Learn about MetricSets

Learn about MetricsSets and their default contents and dimensions.

A MetricSet is a time series of related metrics. MetricSets typically contain only your most important key performance indicators (KPIs). In SplunkRUM, there are two types of MetricSets:

Troubleshooting MetricSets

Troubleshooting MetricSets (TMS) contain high-cardinality metrics that use a span tag as a dimension. Dimensions let you group and analyze metrics using the distinct values of the span tag. For example, if a Troubleshooting MetricSet uses a span tag named user.id as a dimension, you can group its metrics by each distinct value of user.id. This allows you to analyze performance or issues specific to those user.id values, and to make historical comparisons across spans and workflows.

Splunk RUM indexes several span tags by default, and automatically creates Troubleshooting MetricSets for them.
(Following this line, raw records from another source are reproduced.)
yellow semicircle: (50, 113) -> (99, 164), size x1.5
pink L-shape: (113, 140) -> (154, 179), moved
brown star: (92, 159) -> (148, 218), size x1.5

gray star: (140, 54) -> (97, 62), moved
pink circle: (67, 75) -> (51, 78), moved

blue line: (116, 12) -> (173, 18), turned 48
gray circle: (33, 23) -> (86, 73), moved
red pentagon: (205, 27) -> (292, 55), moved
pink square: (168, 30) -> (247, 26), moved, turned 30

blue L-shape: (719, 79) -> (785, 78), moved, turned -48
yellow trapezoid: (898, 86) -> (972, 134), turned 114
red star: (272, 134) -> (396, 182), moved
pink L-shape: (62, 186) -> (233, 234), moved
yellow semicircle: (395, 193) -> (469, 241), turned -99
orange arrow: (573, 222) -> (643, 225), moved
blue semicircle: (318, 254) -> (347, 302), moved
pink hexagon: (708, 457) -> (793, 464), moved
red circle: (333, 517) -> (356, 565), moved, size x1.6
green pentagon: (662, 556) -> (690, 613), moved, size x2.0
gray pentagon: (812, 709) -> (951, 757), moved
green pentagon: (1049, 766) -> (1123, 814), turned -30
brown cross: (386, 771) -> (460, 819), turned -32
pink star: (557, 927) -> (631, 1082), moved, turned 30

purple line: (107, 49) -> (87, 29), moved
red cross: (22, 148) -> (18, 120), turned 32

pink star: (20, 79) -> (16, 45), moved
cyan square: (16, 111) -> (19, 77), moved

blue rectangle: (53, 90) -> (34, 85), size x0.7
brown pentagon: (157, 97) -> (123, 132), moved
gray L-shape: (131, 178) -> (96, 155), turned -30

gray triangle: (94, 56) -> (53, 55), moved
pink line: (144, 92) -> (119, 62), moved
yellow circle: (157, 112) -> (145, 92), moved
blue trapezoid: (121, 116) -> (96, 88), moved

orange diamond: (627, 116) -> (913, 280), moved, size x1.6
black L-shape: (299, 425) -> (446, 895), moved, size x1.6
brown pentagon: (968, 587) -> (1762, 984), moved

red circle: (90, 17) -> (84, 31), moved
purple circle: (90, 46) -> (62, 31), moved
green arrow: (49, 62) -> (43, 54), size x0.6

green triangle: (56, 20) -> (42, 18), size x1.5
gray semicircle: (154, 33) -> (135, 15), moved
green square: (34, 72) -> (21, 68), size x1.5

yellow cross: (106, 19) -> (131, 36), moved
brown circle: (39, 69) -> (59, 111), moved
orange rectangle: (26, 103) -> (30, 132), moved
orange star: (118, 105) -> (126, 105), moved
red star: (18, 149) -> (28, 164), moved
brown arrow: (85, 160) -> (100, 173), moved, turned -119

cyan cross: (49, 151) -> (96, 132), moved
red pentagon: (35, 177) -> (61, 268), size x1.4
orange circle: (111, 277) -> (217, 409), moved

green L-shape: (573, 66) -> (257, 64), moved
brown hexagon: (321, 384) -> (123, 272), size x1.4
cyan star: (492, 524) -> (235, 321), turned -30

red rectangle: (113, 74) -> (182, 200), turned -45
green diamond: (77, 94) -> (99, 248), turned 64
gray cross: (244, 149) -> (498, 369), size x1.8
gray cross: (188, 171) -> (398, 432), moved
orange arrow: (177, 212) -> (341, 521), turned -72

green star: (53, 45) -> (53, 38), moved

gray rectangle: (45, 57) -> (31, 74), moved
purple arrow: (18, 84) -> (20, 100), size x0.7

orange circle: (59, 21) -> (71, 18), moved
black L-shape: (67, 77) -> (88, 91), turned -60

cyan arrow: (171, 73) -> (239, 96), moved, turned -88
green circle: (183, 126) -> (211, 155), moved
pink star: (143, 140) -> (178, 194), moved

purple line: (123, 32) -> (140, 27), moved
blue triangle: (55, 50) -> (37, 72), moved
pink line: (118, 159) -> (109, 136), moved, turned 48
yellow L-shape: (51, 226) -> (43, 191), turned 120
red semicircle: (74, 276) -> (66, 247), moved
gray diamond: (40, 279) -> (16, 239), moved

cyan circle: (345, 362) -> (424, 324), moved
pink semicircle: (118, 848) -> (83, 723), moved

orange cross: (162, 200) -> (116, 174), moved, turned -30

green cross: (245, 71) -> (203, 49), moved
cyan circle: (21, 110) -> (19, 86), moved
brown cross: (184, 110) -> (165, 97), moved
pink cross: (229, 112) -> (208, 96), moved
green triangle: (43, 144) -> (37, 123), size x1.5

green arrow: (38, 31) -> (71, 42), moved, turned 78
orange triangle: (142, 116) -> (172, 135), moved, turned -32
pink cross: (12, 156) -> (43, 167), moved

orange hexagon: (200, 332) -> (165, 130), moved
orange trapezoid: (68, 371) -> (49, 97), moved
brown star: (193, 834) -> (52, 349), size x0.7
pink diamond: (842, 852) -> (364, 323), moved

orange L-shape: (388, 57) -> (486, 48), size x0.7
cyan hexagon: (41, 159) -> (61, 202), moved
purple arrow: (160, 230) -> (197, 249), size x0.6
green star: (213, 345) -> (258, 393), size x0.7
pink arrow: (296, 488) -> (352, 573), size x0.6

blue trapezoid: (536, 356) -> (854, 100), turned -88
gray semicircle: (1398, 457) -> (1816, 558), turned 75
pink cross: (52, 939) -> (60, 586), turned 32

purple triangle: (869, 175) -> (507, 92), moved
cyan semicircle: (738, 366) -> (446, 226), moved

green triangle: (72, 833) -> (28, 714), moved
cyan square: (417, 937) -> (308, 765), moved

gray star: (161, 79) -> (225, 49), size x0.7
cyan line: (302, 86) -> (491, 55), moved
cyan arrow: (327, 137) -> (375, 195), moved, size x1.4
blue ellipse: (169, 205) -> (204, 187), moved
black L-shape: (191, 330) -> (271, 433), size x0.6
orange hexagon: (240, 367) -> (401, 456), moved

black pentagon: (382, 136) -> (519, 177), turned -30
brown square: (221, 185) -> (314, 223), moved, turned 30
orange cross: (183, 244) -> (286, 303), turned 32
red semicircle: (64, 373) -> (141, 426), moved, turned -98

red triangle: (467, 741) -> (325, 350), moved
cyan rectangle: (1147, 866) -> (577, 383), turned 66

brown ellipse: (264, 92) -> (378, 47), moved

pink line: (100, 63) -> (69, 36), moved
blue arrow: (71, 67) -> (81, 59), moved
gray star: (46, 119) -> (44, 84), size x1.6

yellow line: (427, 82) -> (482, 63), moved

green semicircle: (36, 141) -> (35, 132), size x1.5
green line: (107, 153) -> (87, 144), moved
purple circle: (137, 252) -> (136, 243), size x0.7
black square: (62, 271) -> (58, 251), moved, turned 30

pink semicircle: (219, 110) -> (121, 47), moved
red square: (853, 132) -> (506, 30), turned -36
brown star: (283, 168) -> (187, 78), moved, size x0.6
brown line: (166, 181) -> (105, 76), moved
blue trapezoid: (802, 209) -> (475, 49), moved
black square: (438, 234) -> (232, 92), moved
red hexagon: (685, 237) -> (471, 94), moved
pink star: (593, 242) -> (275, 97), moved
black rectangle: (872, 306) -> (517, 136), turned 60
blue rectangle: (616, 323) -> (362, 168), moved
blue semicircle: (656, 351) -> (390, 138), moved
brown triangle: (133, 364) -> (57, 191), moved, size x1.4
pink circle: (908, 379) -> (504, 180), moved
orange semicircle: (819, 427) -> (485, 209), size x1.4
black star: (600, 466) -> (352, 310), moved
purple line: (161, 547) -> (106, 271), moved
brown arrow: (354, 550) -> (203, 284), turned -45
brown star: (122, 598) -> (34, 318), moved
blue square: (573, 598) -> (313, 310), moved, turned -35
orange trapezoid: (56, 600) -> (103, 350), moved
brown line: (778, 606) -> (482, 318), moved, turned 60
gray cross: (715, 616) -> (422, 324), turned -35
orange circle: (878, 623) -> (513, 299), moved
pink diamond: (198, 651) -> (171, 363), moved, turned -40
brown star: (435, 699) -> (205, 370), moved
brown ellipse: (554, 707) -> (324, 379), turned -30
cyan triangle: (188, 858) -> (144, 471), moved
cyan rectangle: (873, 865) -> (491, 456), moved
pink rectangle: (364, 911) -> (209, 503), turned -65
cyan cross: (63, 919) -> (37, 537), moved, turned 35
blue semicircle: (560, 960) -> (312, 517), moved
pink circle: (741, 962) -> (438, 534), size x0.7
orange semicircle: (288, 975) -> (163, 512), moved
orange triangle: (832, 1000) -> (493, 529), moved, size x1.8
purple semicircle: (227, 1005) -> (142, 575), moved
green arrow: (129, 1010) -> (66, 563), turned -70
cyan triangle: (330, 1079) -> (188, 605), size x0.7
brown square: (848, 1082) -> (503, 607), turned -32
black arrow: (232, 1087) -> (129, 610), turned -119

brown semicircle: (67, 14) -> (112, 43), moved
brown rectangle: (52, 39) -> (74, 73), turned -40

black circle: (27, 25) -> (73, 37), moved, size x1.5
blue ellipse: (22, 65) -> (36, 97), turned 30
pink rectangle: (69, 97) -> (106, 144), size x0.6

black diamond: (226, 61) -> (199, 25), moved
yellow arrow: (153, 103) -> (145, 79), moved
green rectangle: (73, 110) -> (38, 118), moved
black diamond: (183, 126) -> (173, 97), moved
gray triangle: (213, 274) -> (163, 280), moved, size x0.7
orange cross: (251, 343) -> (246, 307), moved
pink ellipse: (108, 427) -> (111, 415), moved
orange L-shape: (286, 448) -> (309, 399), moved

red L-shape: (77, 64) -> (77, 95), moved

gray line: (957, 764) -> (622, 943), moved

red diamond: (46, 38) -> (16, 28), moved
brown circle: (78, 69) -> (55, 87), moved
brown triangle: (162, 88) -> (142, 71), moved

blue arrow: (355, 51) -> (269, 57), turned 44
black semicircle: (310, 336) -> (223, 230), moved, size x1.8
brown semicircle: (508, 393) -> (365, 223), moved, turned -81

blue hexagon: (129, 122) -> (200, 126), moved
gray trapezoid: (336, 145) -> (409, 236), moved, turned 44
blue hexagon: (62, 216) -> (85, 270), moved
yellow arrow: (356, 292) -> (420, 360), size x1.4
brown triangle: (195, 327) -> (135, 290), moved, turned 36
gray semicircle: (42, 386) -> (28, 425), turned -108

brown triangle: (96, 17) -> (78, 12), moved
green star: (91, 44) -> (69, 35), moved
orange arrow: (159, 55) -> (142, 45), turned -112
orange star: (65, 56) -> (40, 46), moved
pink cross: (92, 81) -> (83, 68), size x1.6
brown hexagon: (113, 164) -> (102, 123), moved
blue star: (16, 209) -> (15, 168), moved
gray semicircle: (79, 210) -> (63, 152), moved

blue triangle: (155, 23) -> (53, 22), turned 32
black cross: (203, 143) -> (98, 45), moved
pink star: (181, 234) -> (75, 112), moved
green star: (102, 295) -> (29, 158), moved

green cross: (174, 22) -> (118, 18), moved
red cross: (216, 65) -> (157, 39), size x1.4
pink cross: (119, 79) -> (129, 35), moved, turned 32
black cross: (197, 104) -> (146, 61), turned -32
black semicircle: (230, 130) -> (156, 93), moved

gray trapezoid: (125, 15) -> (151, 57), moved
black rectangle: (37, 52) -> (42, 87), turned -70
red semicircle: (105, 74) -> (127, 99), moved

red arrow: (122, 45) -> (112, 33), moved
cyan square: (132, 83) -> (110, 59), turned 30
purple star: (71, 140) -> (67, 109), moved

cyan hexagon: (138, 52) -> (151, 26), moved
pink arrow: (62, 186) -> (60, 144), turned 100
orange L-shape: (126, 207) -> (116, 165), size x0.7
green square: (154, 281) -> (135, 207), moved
You can't modify or stop this behavior. In addition, you can create custom Troubleshooting MetricSets by indexing additional span tags. All indexed span tags are dimensions of the MetricSet that contains them.

Contents

In Splunk RUM, every Troubleshooting MetricSet contains the following metrics:

  • RED metrics (request count, error count, duration). RED metrics appear when you select a service in the service map.

  • Request rate

  • Error rate

  • Root cause error rate

  • p50, p90, and p99 latency

Precision

The measurement precision of Troubleshooting MetricSets is 10 seconds. Splunk RUM reports quantities from a distribution of metrics for each 10-second reporting window.

Visibility

Troubleshooting MetricSets appear on the service map and in Tag Spotlight. Use Troubleshooting MetricSets to filter the service map and to create breakdowns across the values of a given indexed span tag or process. See View dependencies among your services in the service map.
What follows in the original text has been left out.